As someone using websites and apps, you might feel they’re like sealed boxes – you can’t look inside at how their software works or how their data is stored, and all you have to go on is trust.
But you shouldn’t be alarmed – it’s very much in the interests of companies and organisations which run websites to keep your information secure.
Sometimes laws and regulations set specific security requirements for organisations to meet. Examples in the UK are the Data Protection Act, and the Financial Services and Markets Act. The ICO (Information Commissioner's Office) has this useful guide on how organisations have to behave with your information.
Security of data stores
The computers and data stores that make up a modern websites and apps are, physically, very secure. They’re not under the desk in an office but in a ‘data centre’: a large building, full of computers and almost no people, devoted to storing servers.
Physical access is highly restricted: no-one can just walk in and fiddle with these computers and stores.
The data on the disks in these computers will likely be backed up (saved) regularly, and backup computers will be available in case some go wrong. The data centre will even have its own backup power-supply.
You might have read news stories about ‘data breaches’. These are the internet equivalent of a major bank robbery: a complex crime that requires skill and planning.
Companies handling a lot of data tend to take security very seriously, but determined criminals will still try to find ways to take advantage of weaknesses or oversights. These sorts of breaches are serious but also very rare.
Often when many people say they’ve been ‘hacked’ or had data stolen or deleted, it’s because somebody else gained access to their account.
Someone might have got their login details — perhaps through a scam, from reading a piece of paper they were written on, or even by being given them.

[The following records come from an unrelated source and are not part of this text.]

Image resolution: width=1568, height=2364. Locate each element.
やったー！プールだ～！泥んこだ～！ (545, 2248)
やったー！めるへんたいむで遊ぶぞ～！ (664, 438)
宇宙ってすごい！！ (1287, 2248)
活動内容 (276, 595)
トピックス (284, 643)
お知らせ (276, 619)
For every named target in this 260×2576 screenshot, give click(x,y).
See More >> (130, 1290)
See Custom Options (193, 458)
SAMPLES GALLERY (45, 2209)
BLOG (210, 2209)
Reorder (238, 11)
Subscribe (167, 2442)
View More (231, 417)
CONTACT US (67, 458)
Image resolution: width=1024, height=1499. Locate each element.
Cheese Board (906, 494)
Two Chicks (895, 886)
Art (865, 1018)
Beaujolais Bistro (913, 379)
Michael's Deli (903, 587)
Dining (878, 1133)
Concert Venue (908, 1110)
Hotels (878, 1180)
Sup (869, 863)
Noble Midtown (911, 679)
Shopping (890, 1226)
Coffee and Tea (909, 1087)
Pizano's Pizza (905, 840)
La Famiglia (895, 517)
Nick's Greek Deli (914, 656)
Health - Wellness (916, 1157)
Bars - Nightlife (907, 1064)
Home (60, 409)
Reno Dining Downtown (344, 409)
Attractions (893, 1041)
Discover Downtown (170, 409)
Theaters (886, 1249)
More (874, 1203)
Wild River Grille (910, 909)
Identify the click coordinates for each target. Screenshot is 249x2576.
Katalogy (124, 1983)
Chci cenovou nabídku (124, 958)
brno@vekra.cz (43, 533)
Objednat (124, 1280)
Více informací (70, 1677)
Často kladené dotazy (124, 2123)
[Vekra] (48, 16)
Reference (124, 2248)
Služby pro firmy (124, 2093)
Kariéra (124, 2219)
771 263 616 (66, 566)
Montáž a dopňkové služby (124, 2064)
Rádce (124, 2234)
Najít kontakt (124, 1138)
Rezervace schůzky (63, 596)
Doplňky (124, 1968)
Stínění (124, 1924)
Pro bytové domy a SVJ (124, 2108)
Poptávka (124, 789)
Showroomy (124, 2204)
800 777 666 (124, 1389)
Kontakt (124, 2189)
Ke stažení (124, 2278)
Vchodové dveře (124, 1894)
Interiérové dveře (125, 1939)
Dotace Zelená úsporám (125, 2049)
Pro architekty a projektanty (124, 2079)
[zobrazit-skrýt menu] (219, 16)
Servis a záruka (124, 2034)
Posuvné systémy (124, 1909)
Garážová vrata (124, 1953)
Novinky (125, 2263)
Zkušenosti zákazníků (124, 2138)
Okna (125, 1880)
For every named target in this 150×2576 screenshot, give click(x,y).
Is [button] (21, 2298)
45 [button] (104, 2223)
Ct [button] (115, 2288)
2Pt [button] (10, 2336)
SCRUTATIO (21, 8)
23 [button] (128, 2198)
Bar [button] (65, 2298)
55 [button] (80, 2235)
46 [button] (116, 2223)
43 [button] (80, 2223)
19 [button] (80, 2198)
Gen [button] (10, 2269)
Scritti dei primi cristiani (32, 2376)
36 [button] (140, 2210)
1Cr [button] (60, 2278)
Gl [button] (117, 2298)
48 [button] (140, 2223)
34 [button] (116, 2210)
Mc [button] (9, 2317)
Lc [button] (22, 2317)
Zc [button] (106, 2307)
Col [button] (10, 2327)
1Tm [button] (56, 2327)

Other common roots of ‘hacking’ are when people leave themselves logged into a public computer, let someone else use their computer, or have had their computer stolen.
It doesn’t matter how someone else gains access: once they have your login details, they can do what they like.
It’s similar to being broken into after losing your housekeys, or having them stolen – a lock can’t stop someone entering if they have the right key.
What to do about a breach or hack
If you’re worried that your password has been compromised, change it immediately – especially if you use the same password for multiple sites (which we don't recommend).
As advised in the access security section, use a password manager to help you pick strong passwords and remember them.
You should never give anyone else access to personal accounts or data. And remember, no organisation should ever ask your for your password in writing or over the phone.